Nothing outside the range is wanted. Repeat exactly the lines below from the one with "Look at this" through the one with "Image attached. Outline".

Collected data entries:
_ _ _
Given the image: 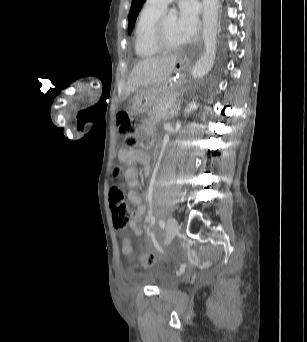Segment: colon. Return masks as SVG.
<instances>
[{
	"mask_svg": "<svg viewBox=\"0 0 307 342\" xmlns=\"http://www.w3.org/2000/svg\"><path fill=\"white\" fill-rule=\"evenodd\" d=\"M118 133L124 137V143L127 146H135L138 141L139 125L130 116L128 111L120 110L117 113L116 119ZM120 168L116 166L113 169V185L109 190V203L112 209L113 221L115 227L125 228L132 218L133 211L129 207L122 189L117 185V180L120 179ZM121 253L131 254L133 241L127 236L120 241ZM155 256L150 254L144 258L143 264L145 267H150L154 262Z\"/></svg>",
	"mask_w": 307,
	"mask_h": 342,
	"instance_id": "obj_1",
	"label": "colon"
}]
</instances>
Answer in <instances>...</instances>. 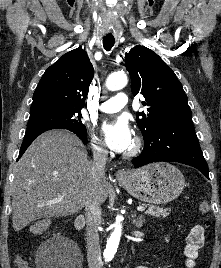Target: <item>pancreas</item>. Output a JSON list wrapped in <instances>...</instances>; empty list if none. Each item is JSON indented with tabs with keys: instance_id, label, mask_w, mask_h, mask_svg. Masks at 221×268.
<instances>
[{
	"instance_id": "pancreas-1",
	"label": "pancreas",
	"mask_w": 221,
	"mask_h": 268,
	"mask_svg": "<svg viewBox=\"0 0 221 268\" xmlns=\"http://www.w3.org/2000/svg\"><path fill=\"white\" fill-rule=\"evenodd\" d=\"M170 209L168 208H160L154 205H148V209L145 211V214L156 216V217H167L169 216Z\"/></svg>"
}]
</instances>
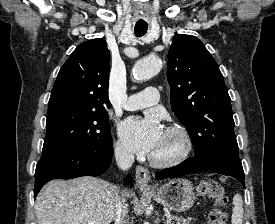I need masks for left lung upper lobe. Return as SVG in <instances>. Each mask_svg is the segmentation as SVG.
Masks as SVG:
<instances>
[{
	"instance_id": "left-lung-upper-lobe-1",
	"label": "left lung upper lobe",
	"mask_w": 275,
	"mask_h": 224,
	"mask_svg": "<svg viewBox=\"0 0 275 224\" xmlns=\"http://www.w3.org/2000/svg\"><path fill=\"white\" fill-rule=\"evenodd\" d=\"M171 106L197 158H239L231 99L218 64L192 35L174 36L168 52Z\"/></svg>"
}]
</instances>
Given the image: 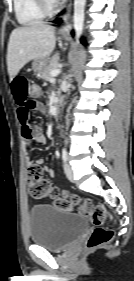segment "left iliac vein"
_ _ _
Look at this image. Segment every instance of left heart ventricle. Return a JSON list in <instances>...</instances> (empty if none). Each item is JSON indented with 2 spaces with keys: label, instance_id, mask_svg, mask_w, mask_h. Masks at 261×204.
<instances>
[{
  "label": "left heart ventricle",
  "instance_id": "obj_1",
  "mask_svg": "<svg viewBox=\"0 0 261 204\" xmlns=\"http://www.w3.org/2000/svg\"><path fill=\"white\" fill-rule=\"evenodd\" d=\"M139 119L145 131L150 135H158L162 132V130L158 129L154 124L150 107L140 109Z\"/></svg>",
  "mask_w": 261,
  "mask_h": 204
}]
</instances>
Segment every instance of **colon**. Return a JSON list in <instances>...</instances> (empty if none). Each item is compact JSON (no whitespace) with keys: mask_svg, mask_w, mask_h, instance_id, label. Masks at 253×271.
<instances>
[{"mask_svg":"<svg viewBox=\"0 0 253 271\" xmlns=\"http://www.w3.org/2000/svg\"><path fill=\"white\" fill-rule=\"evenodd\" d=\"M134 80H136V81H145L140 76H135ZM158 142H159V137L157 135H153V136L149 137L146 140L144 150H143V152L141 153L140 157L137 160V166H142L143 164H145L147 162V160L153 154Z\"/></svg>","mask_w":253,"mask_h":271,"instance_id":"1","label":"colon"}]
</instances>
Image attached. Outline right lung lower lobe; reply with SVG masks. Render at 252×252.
_ _ _
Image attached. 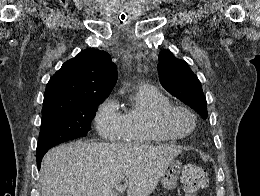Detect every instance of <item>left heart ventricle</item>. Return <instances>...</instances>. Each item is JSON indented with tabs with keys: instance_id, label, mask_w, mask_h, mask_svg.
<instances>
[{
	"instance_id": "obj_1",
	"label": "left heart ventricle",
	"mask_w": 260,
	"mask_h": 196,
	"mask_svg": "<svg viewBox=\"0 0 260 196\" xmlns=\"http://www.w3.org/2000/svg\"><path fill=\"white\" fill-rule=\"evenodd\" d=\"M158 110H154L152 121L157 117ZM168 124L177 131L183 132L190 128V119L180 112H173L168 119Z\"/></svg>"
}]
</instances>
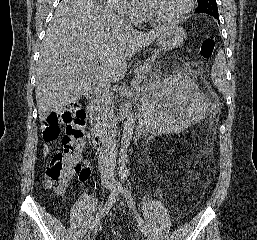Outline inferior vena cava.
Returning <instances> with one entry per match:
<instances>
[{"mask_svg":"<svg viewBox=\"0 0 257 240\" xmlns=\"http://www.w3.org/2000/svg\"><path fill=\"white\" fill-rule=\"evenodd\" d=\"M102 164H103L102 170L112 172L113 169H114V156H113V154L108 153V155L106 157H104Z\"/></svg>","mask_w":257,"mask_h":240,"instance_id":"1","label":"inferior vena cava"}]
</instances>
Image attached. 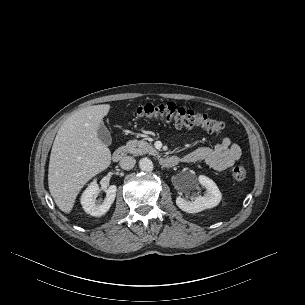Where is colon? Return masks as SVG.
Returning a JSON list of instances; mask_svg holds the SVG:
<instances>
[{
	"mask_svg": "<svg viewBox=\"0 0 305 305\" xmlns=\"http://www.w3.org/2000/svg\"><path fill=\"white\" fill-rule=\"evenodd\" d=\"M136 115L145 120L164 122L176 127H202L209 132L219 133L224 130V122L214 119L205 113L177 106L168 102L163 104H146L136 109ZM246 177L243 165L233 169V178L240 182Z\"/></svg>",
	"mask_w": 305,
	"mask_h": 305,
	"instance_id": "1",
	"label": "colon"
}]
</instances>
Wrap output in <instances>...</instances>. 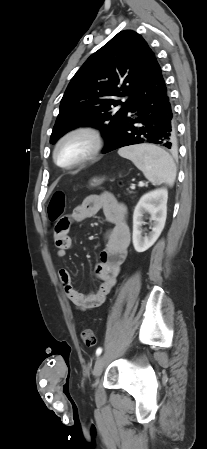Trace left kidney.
_ _ _
Written solution
Look at this image. Segment every instance of left heart ventricle. Return a JSON list in <instances>...</instances> (empty if none). Each item is JSON indented with 2 spaces with keys: label, instance_id, mask_svg, mask_w, mask_h. Masks at 261×204.
<instances>
[{
  "label": "left heart ventricle",
  "instance_id": "obj_1",
  "mask_svg": "<svg viewBox=\"0 0 261 204\" xmlns=\"http://www.w3.org/2000/svg\"><path fill=\"white\" fill-rule=\"evenodd\" d=\"M139 119L145 131L150 135H158L162 132V130L158 129L154 124L150 107L140 109Z\"/></svg>",
  "mask_w": 261,
  "mask_h": 204
}]
</instances>
Segment every instance of **colon**. Return a JSON list in <instances>...</instances> (empty if none). Each item is compact JSON (no whitespace) with keys: mask_svg, mask_w, mask_h, instance_id, label. Masks at 253×271.
<instances>
[{"mask_svg":"<svg viewBox=\"0 0 253 271\" xmlns=\"http://www.w3.org/2000/svg\"><path fill=\"white\" fill-rule=\"evenodd\" d=\"M134 80H136V81H145L140 76H135ZM158 142H159V137L157 135H153V136L149 137L146 140L144 150H143V152L141 153L140 157L137 160V166H142L143 164H145L147 162V160L153 154Z\"/></svg>","mask_w":253,"mask_h":271,"instance_id":"1","label":"colon"}]
</instances>
Image attached. Outline right lung lower lobe; reply with SVG masks. Render at 252×252.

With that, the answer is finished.